The wireless side of things works perfectly. Easy to install, fast and works flawlessly. No interference with my wireless network. The wireless receiver attachs to a USB port and you can locate the device on a nearby desk thanks to a generous cable. The receiver is black with a single (green) light and actually looks quite good.
The nouse itself is fine - once I got over the shock of its weight and difficult scrolling. The wireless version is *much* heavier than the wired mouse (thanks to batteries and additional electronics). This additional weight makes more difference than you might think. But the biggest problem was the mouse wheel - it's much harder to scroll (in all directions) than the wired mouse. I've no idea why. Maybe my wired version had an exceptionally good mouse wheel (it was incredibidly sensitive and light to use); this one is much "heavier". It was so bad that my first reaction was to return the mouse to Amazon.

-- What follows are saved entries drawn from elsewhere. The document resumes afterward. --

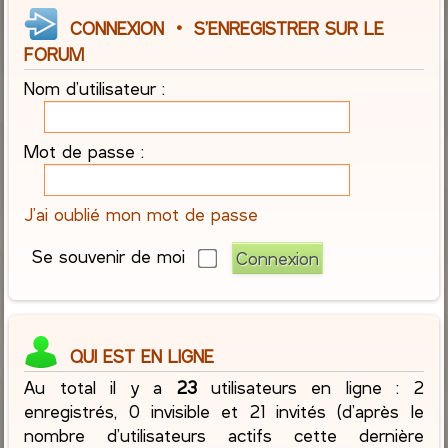
CONNEXION
•
S’ENREGISTRER SUR LE
FORUM
Nom d’utilisateur :
Mot de passe :
J’ai oublié mon mot de passe
Se souvenir de moi
QUI EST EN LIGNE
Au total il y a
23
utilisateurs en ligne : 2
enregistrés, 0 invisible et 21 invités (d’après le
nombre d’utilisateurs actifs cette dernière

But I persevered and I've got used to it.
Unlike the other reviewers, I like the leather effect and I love sideways scrolling. Once you've used it for a while you really miss it when you use a mouse without it. Superb for spreadsheets and browsing.
So, it's a mixed bag. Great wireless operation but heavy with a poor mouse wheel (compared with the wired version). But it feels like a quality product and MS claim that the battery life is 6 months - three times longer than any other mouse. Time will tell.